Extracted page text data
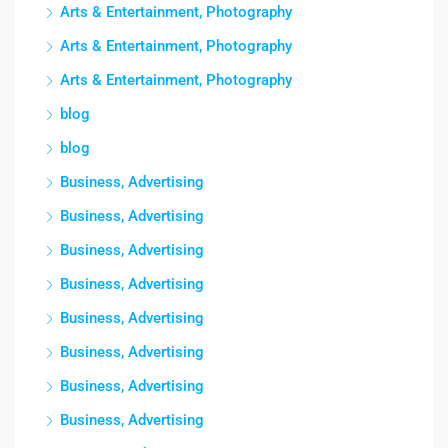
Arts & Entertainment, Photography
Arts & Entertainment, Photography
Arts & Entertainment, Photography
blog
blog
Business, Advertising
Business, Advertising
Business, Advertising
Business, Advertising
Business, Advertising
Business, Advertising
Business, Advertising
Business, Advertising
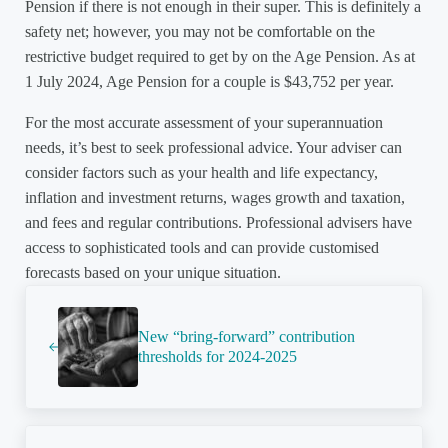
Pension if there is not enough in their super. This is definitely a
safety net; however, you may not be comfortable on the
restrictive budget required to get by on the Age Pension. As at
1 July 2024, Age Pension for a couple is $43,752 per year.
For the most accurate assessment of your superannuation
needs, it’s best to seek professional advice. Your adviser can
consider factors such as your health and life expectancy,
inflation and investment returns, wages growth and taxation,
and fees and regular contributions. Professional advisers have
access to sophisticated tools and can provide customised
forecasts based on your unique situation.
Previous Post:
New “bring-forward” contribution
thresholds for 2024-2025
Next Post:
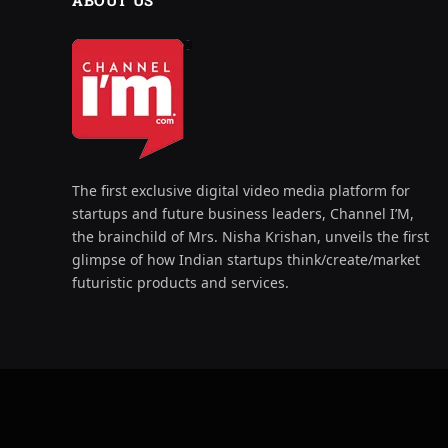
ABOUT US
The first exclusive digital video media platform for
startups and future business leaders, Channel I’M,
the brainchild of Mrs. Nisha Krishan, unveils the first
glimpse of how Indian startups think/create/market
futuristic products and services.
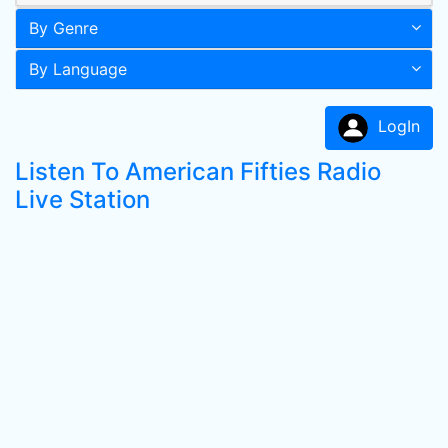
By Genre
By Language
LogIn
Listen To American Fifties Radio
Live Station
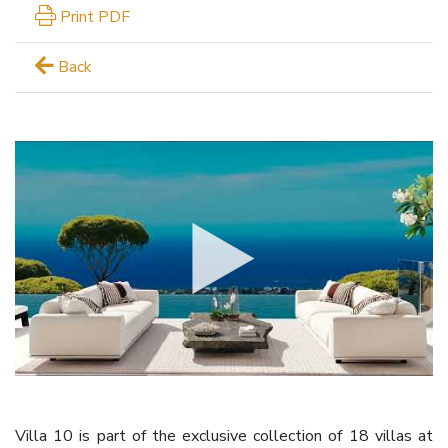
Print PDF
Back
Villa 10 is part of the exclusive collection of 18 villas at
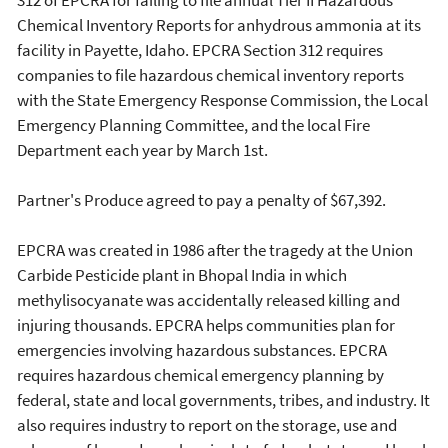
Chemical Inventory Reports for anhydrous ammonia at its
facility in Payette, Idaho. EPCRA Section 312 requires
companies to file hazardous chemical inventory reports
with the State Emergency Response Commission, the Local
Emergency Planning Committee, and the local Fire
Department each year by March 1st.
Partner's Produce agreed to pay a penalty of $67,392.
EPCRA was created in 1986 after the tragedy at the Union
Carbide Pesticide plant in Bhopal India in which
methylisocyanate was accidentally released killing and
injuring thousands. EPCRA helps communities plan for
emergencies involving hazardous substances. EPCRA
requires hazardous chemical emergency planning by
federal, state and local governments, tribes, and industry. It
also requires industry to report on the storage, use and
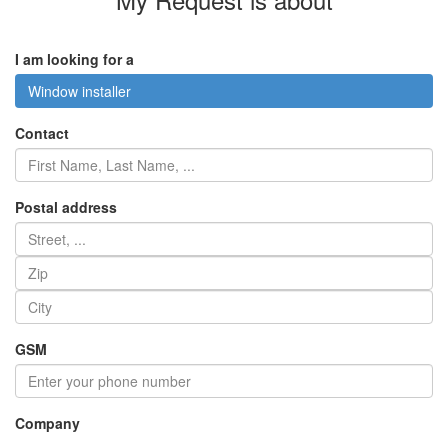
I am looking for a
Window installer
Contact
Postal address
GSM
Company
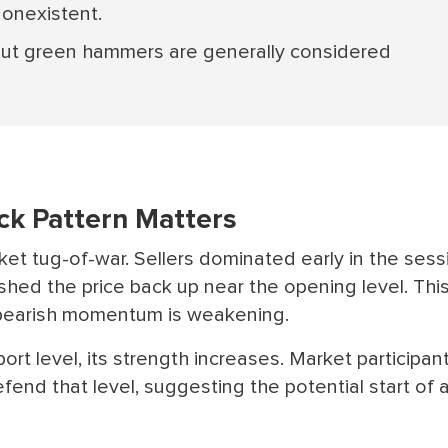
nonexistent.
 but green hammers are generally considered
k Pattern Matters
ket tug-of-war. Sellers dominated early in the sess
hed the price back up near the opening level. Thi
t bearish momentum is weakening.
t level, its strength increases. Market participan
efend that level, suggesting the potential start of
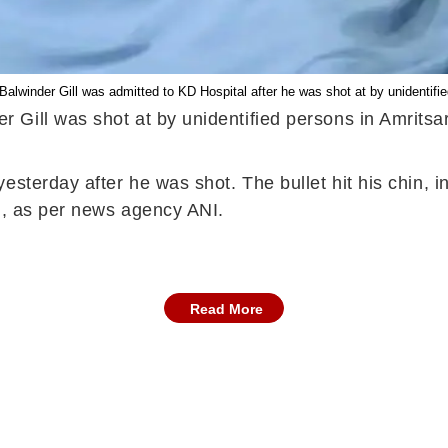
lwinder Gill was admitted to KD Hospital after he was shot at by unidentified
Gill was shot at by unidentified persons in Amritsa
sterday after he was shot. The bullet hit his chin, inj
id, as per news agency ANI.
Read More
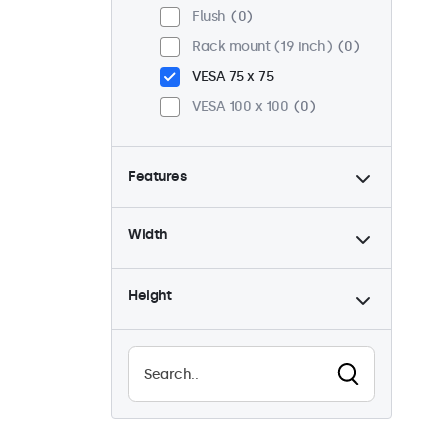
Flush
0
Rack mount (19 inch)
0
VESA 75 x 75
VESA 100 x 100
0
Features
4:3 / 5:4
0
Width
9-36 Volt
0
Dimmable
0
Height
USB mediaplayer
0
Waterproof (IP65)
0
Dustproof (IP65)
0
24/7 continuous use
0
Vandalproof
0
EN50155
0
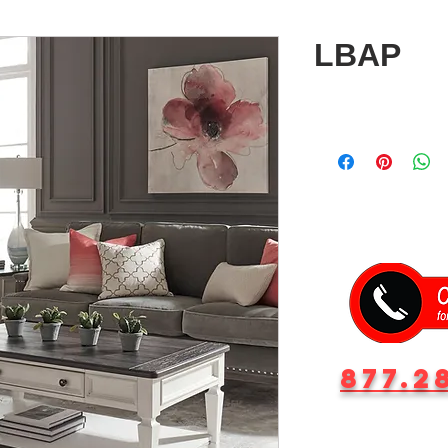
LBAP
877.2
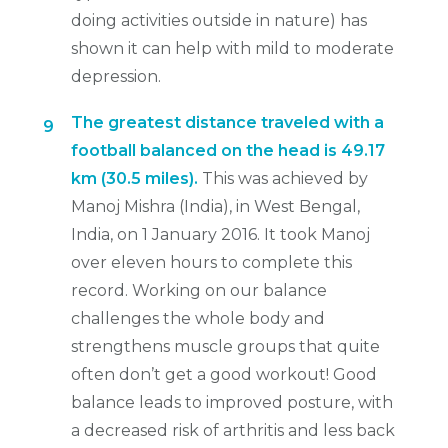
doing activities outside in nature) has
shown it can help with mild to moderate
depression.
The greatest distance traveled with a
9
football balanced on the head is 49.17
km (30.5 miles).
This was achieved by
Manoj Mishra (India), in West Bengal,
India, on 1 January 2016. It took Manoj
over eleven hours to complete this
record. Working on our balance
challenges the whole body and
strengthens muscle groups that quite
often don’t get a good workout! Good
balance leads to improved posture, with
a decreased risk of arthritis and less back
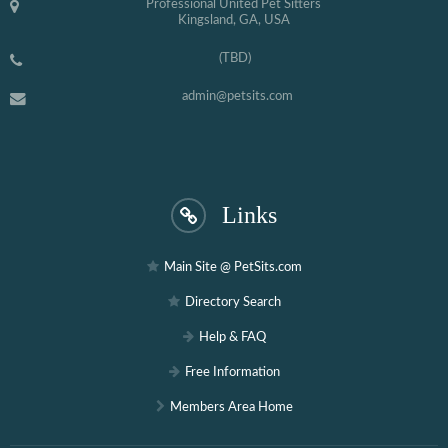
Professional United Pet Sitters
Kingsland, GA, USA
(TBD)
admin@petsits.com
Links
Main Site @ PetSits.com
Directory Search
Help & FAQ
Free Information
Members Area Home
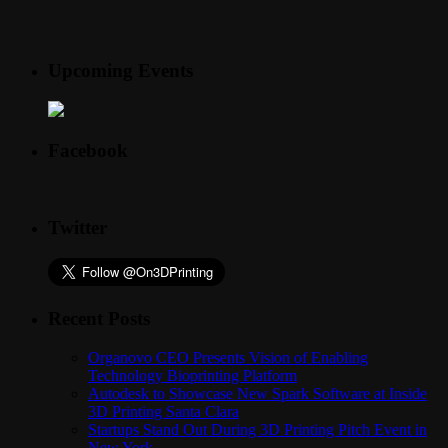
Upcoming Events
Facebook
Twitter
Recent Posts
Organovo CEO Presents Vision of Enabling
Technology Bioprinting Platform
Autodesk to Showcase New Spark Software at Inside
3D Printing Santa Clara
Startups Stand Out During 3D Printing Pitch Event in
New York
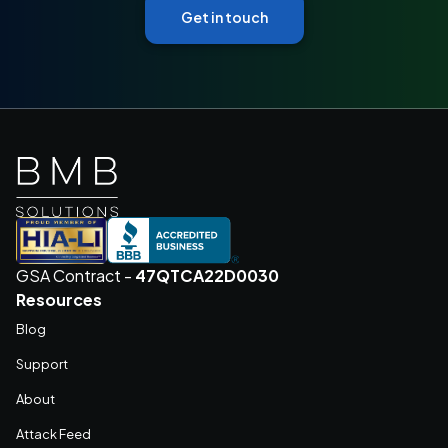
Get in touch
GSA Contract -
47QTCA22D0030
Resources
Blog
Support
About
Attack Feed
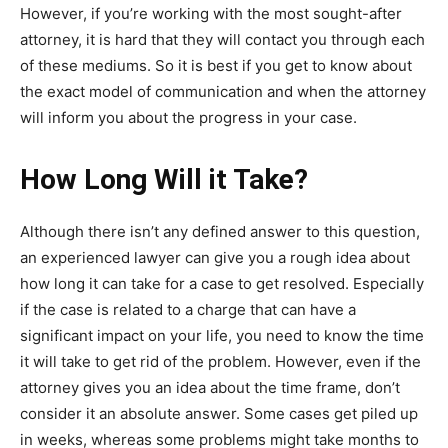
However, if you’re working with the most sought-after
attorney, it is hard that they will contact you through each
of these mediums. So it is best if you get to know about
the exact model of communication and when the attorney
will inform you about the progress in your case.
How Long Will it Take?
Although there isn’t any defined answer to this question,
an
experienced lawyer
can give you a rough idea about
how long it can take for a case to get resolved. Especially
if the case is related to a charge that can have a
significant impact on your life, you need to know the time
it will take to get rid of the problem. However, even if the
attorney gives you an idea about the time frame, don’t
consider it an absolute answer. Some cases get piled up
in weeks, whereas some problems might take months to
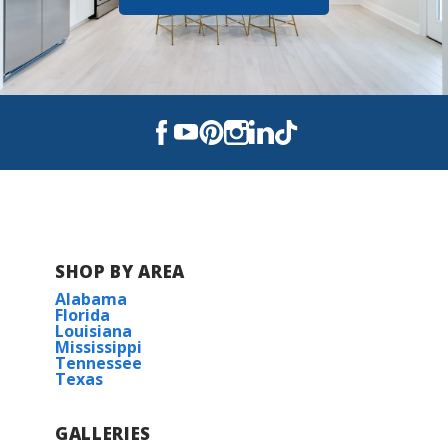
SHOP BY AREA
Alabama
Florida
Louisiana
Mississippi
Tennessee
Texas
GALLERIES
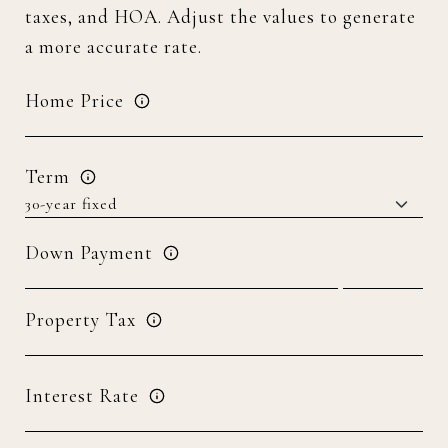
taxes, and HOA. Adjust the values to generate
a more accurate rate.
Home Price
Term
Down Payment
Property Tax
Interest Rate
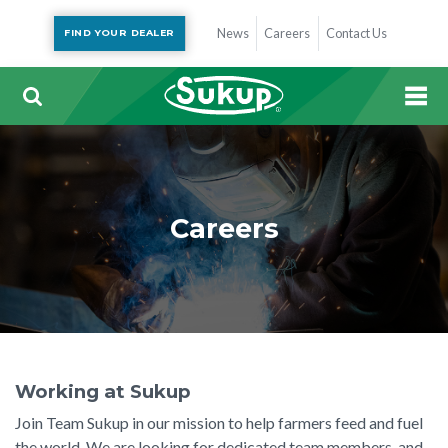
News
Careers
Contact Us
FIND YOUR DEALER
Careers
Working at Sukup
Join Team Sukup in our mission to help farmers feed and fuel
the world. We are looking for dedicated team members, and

INSTRUCTIONS TO FOLLOW >>
Show all lines from the data that contain "life".

WRITTEN RESPONSE >>
consider factors such as your health and life expectancy,
significant impact on your life, you need to know the time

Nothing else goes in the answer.